Task item –
What is needed is a word-for-word copy of the listing below, without pictures.

Source material –
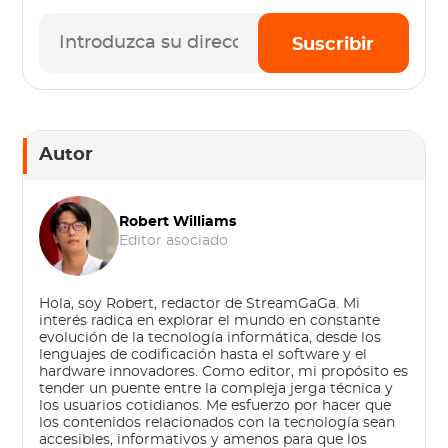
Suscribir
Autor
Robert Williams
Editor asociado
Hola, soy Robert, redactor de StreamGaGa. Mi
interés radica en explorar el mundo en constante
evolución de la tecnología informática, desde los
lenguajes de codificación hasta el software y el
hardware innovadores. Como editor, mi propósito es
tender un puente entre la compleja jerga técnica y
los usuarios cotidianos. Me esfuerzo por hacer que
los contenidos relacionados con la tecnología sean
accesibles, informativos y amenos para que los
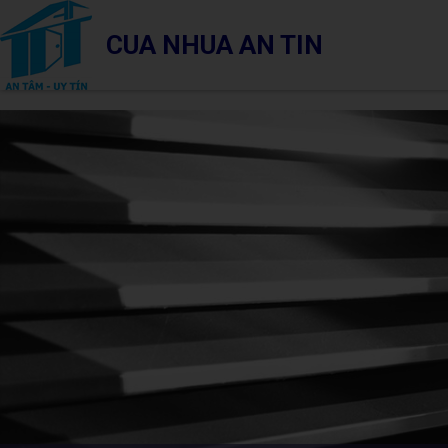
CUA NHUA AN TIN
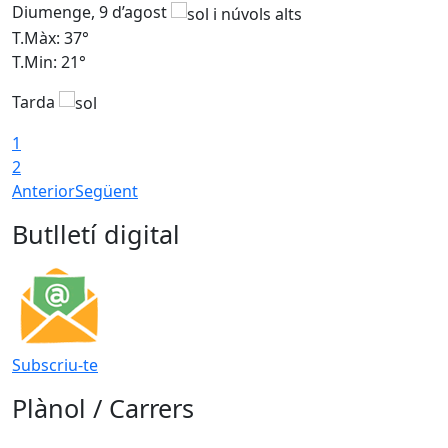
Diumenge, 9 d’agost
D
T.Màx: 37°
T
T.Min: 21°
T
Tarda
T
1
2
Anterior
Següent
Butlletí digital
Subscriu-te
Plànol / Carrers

Output for this exercise –
Suscribir
Autor
Robert Williams
Editor asociado
Hola, soy Robert, redactor de StreamGaGa. Mi
interés radica en explorar el mundo en constante
evolución de la tecnología informática, desde los
lenguajes de codificación hasta el software y el
hardware innovadores. Como editor, mi propósito es
tender un puente entre la compleja jerga técnica y
los usuarios cotidianos. Me esfuerzo por hacer que
los contenidos relacionados con la tecnología sean
accesibles, informativos y amenos para que los
CUA NHUA AN TIN
Diumenge, 9 d’agost
D
T.Màx: 37°
T
T.Min: 21°
T
Tarda
T
1
2
Anterior
Següent
Butlletí digital
Subscriu-te
Plànol / Carrers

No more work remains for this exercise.